I hope I don't come across as a know it all because I really don't. I am part way through my first build and I can honestly say I learn something every day. I ordered my kit from LMI this past spring and at this point I have my sides glued and in the mold and have the head block and tail block installed and radiused and just glued the kerfing in. I am just starting on the neck just now. So I am taking my time being positive I know what I am doing before I attempt it. As I said I have been repairing guitars for over 20 years and have rebuilt several including replacing braces and repairing neck joints. So I have a pretty good understanding of what makes a guitar work but there is much I do not know about building from scratch.


OK, about the radius and how I would go about fixing it.
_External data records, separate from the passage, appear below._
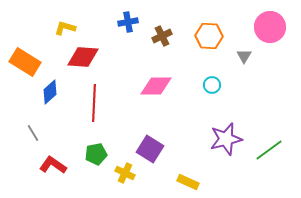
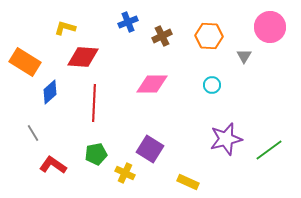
blue cross: rotated 12 degrees counterclockwise
pink diamond: moved 4 px left, 2 px up
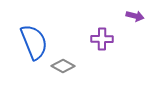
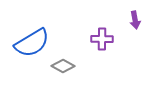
purple arrow: moved 4 px down; rotated 66 degrees clockwise
blue semicircle: moved 2 px left, 1 px down; rotated 81 degrees clockwise
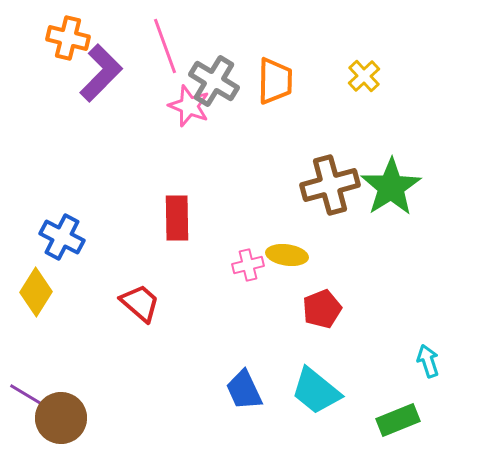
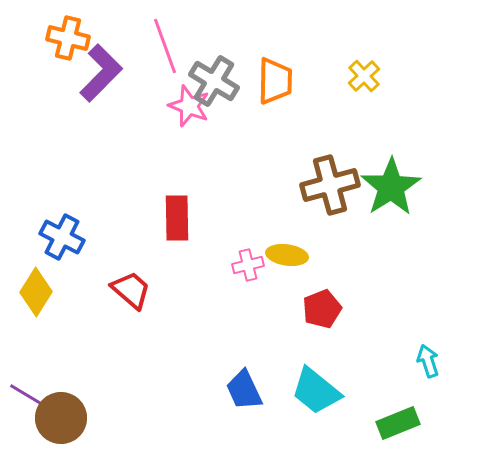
red trapezoid: moved 9 px left, 13 px up
green rectangle: moved 3 px down
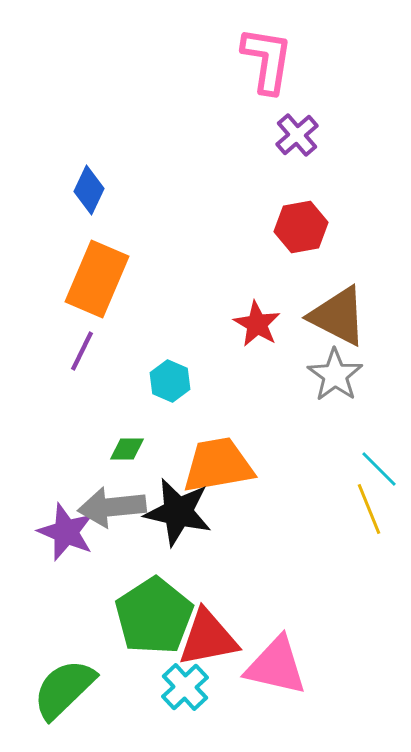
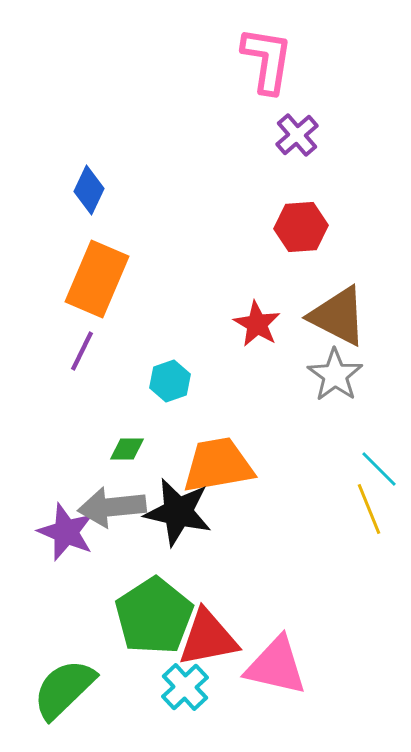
red hexagon: rotated 6 degrees clockwise
cyan hexagon: rotated 18 degrees clockwise
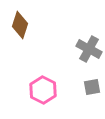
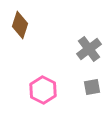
gray cross: rotated 25 degrees clockwise
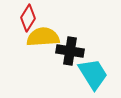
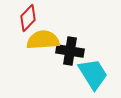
red diamond: rotated 12 degrees clockwise
yellow semicircle: moved 3 px down
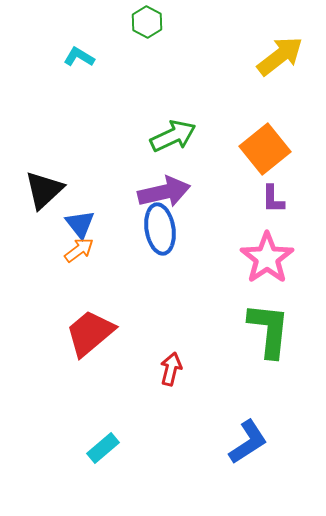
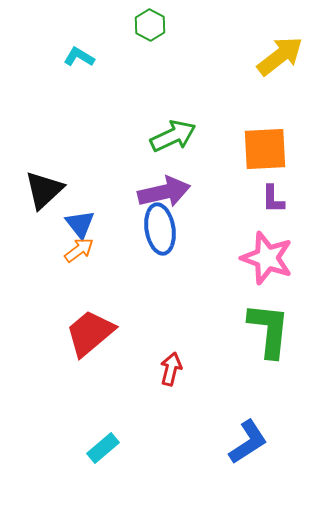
green hexagon: moved 3 px right, 3 px down
orange square: rotated 36 degrees clockwise
pink star: rotated 18 degrees counterclockwise
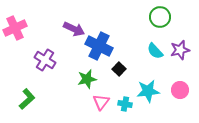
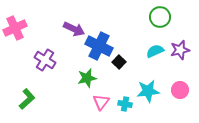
cyan semicircle: rotated 108 degrees clockwise
black square: moved 7 px up
green star: moved 1 px up
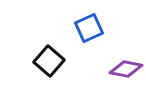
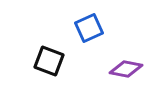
black square: rotated 20 degrees counterclockwise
First, Hopefully your guitar is not completely together. I didn't read anything about you working on the back so if it is open you are safe. Next, I hope you glued your braces with hot hide glue. If not hot hide glue you used Original Titebond. Both will come loose with heat. I only use HHG on braces and parts of the guitar that help produce sound (braces, bridges, bridge plates). HHG is like glass when it hardens and will transfer sound vibrations much better than anything else. Titebond is also used for this but some think it is "second best". But both will let loose with heat. I would use regular iron on the outside of your soundboard just over a brace. Once it starts to heat up you should be able to start sliding a seam separation tool (mine is a spring steel putty knife that I have rounded the corners off and have thinned the end down) under the brace. Keep applying heat until you can slip the brace off. Do each brace until you have them all off. That will get you back to where you can put the radius on them and glue them back in..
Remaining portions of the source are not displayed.